An old familiar friend had returned.

I was afraid.

The next day I got up, went downstairs made my kids breakfast, packed their lunches, took a shower, ran some errands to 3 different stores, came home and spent the rest of the evening doing various things around my house.

My gun never left the safe.

The next day,  I read the “Betrayed By The Angel” story linked from the Cornered Cat’s FB page and I wrote my post.

Later that evening I got an email from a woman, I won’t say who because I didn’t ask if I could use her name, but it was a person with whom I have great respect.

I also won’t share all that was in the email, but I will say that this person gave me encouragement and said that even though in certain situations I have acted or not acted in way that were ideal, I could learn to do better.  I could change.

I spent the next few days reading and rereading that email.

As I read it and thought about the past 2 weeks, I began to identify the source of that uneasiness I had been feeling.


I had become complacent.

Not in my gun handling, but in my mind.  I had accepted the status-quo as good enough.

While I think it is good to grow and then rest for a bit, and it is healthy to give ourselves time to absorb what we have learned, I have had enough time for that and I knew it.

I have known that I needed to do more, but I let myself make a few convenient excuses.  Excuses my mind was not going to let me keep letting me make.

Excuses I used because I knew what lay beyond the next hurdle and I didn’t want to go there.

One would think I would have this lesson down pat by now, but I am good at pretending.  I have had years of practice.

BUT, I am STRONGER now and I am getting faster at recognizing the signs and I can change, I am determined to do so.

Yesterday I began rereading The Cornered Cat: A Woman’s Guide To Conceal Carry and this weekend I will dive into In The Gravest Extreme.

I will read them from cover to cover, without skipping a page and without pretending that I can keep on pretending.

7 thoughts on “Change

  1. FreddyBoomBoom, thanks for the comment! Nice to know I am not alone:)

    Warrior Knitter, I think the range I go to has IDPA matches. I have never paid to much attention because I am no where near skilled enough to compete in anything:)

    Do you compete?

  2. Yes I do. And you don’t have to be skilled, just safe and have some basic equipment. Most of the women I know that shoot IDPA have slower times than the guys mainly because we can’t get back on target for the second shot as quickly. Most of us don’t have the hand and arm strength of a man so we can’t manage the recoil as well.

    Here is a link to my you tube channel. I often take videos of our matches & classes.

    I also shoot with a Women’s only IDPA group once a month. If you enter ‘Women’s IDPA’ into the WK search box all the videos from the Women’s matches will pop up.

    Here is also a link with some more info put together by one of the clubs I shoot with

    I would encourage you to go and watch a match. IDPA folks by and large are always willing to share their enthusiasm.

    Yes, it’s a game but I’ve learned so much that you just can’t get from standing at a shooting bench–how to shoot from cover, how to move and shoot (forward, backward and laterally), drawing from a holster, reloading from slide-lock and with retention (changing to a fresh mag from an almost empty one). It’s a lot of fun and very addicting.

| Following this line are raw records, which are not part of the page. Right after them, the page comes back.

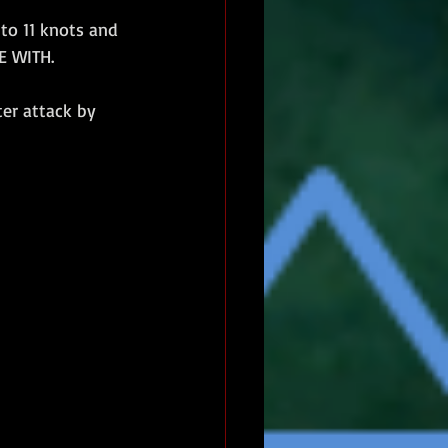
to 11 knots and 
E WITH.
er attack by 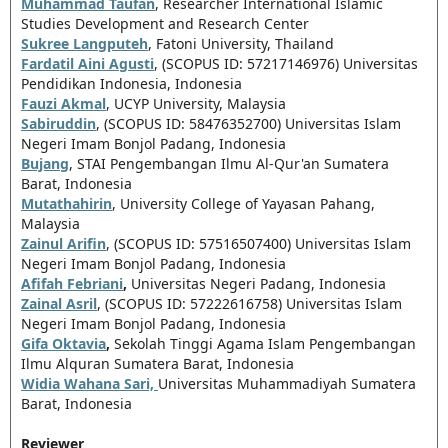
Muhammad Taufan
, Researcher International Islamic
Studies Development and Research Center
Sukree Langputeh
, Fatoni University, Thailand
Fardatil Aini Agusti
, (SCOPUS ID: 57217146976) Universitas
Pendidikan Indonesia, Indonesia
Fauzi Akmal
, UCYP University, Malaysia
Sabiruddin
, (SCOPUS ID: 58476352700)
Universitas Islam
Negeri Imam Bonjol Padang, Indonesia
Bujang
,
STAI Pengembangan Ilmu Al-Qur'an Sumatera
Barat, Indonesia
Mutathahirin
, University College of Yayasan Pahang,
Malaysia
Zainul Arifin
, (SCOPUS ID: 57516507400) Universitas Islam
Negeri Imam Bonjol Padang, Indonesia
Afifah Febriani
,
Universitas Negeri Padang, Indonesia
Zainal Asril
, (SCOPUS ID: 57222616758) Universitas Islam
Negeri Imam Bonjol Padang, Indonesia
Gifa Oktavia
,
Sekolah Tinggi Agama Islam Pengembangan
Ilmu Alquran Sumatera Barat, Indonesia
Widia Wahana Sari,
Universitas Muhammadiyah Sumatera
Barat, Indonesia
Reviewer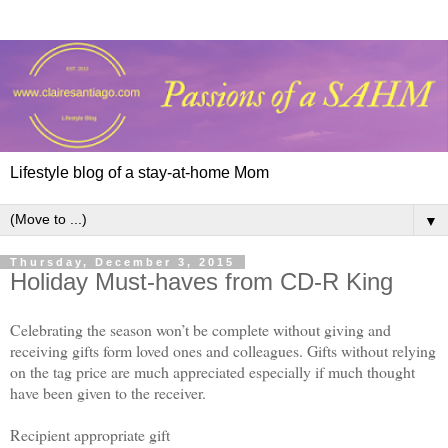
Lifestyle blog of a stay-at-home Mom
▼
Thursday, December 3, 2015
Holiday Must-haves from CD-R King
Celebrating the season won’t be complete without giving and
receiving gifts form loved ones and colleagues. Gifts without relying
on the tag price are much appreciated especially if much thought
have been given to the receiver.
Recipient appropriate gift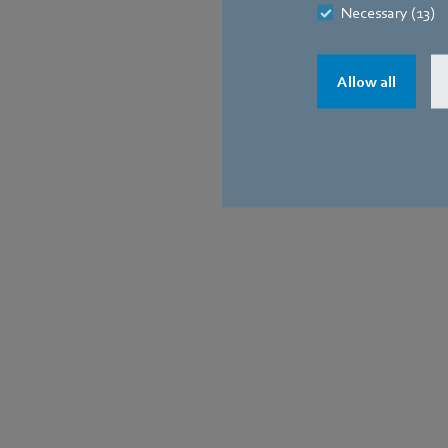
Necessary (13)
Allow all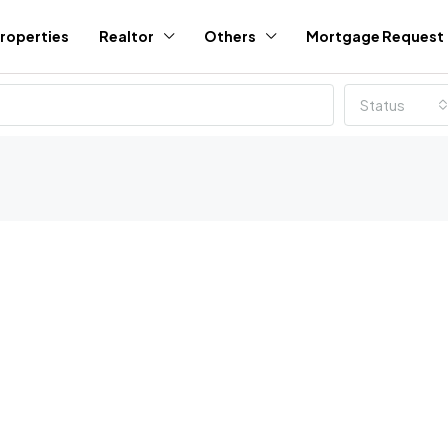
roperties
Realtor
Others
Mortgage Request
Status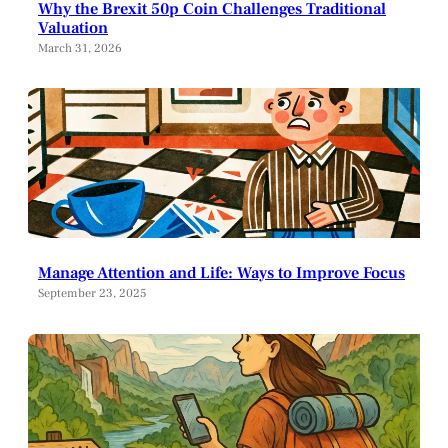
Why the Brexit 50p Coin Challenges Traditional
Valuation
March 31, 2026
Manage Attention and Life: Ways to Improve Focus
September 23, 2025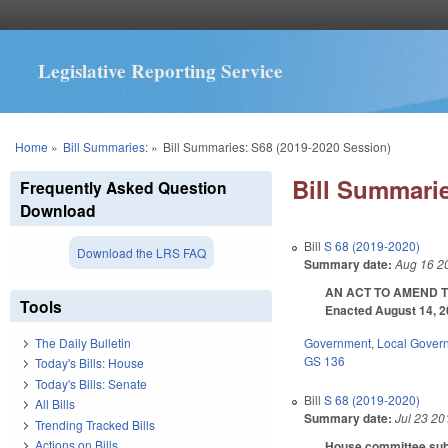
Legislative Reporting Service
You are here
Home
»
Bill Summaries:
»
Bill Summaries: S68 (2019-2020 Session)
Bill Summarie
Frequently Asked Question
Download
Bill
S 68 (2019-2020)
Download the LRS FAQ
Summary date:
Aug 16 2
AN ACT TO AMEND T
Tools
Enacted August 14, 20
Government
,
Local Gover
The Daily Bulletin
GS 136
Today's Bills: House
Today's Bills: Senate
Bill
S 68 (2019-2020)
All Bills
Summary date:
Jul 23 20
Trending Tracked Bills
Actions on Bills
House committee subst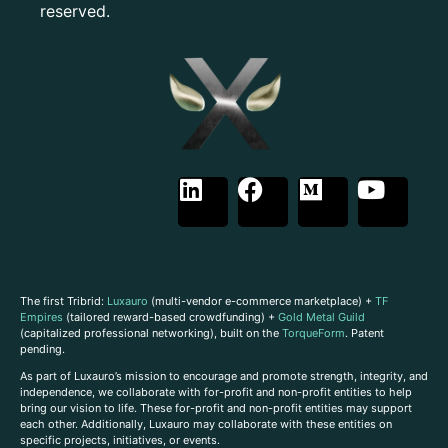
reserved.
The first Tribrid:
Luxauro
(multi-vendor e-commerce marketplace) +
TF
Empires
(tailored reward-based crowdfunding) +
Gold Metal Guild
(capitalized professional networking), built on the
TorqueForm
. Patent
pending.
As part of Luxauro’s mission to encourage and promote strength, integrity, and
independence, we collaborate with for-profit and non-profit entities to help
bring our vision to life. These for-profit and non-profit entities may support
each other. Additionally, Luxauro may collaborate with these entities on
specific projects, initiatives, or events.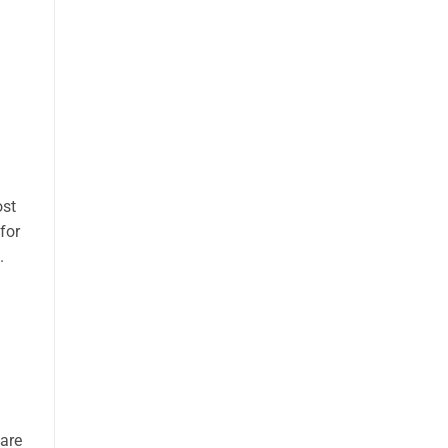
ost
for
.
 are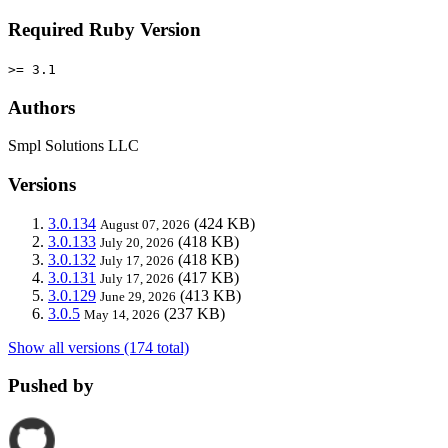
Required Ruby Version
>= 3.1
Authors
Smpl Solutions LLC
Versions
3.0.134
(424 KB)
August 07, 2026
3.0.133
(418 KB)
July 20, 2026
3.0.132
(418 KB)
July 17, 2026
3.0.131
(417 KB)
July 17, 2026
3.0.129
(413 KB)
June 29, 2026
3.0.5
(237 KB)
May 14, 2026
Show all versions (174 total)
Pushed by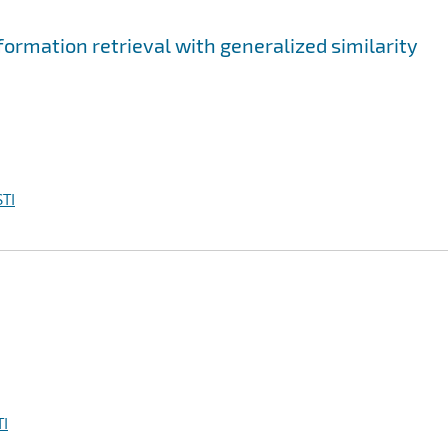
ormation retrieval with generalized similarity
TI
I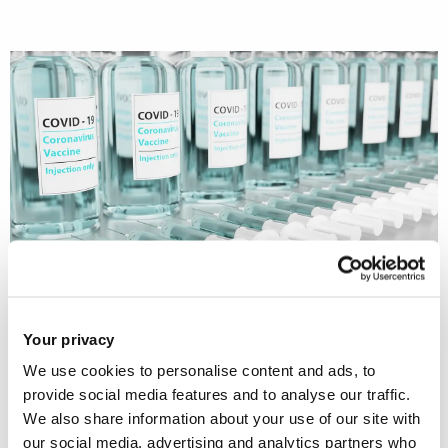
Dr Manu Savani (Social and Political
Your privacy
Sciences, Brunel University London)
We use cookies to personalise content and ads, to
and an international research team
provide social media features and to analyse our traffic.
analysed when people support strict
We also share information about your use of our site with
government policies. They discovered
our social media, advertising and analytics partners who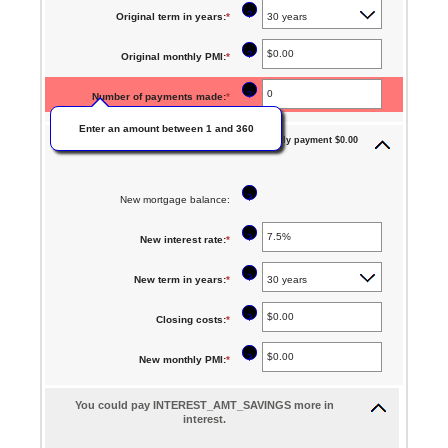
an
between
?
Original term in years
:
*
amount
$0
between
?
Original monthly PMI
:
*
Enter
and
0%
an
$250,000,000
?
Number of payments made
:
*
and
amount
50%
Enter an amount between 1 and 360
between
Monthly payment $0.00
New mortgage:
$0.00
and
?
New mortgage balance
:
$5,000.00
?
New interest rate
:
*
Enter
an
?
New term in years
:
*
amount
between
?
Closing costs
:
*
Enter
0%
an
?
New monthly PMI
:
*
Enter
and
amount
an
50%
between
You could pay INTEREST_AMT_SAVINGS more in
amount
interest.
$0.00
between
and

  3. I’m on FB and go on (and on and on) about guns and shooting, chatting with my fellow gunnies and IDPA buds. You can e-mail me at warriorknitter (at) yahoo (dot) com and I’ll e-mail you back with a link to friend me if you’d like. We can chat about guns and shooting and reloading and CCW and IDPA and anything else.

    Here’s a FB link to one of the IDPA clubs I belong to.

  4. I hear your pain and completely understand. I have been going through a period of complacency as well.
    I haven’t read the Gravest Extreme yet but it is on my list. My personal life has recently changed, and even though it is a good change, it has still made me re-think, my normal routine. I am currently re-evaluating my Bug-Out-Bags that I have at home and my Get-Me-Home bags that I keep in my two daily driver cars.
    Change is a very sobering and hard process to go through.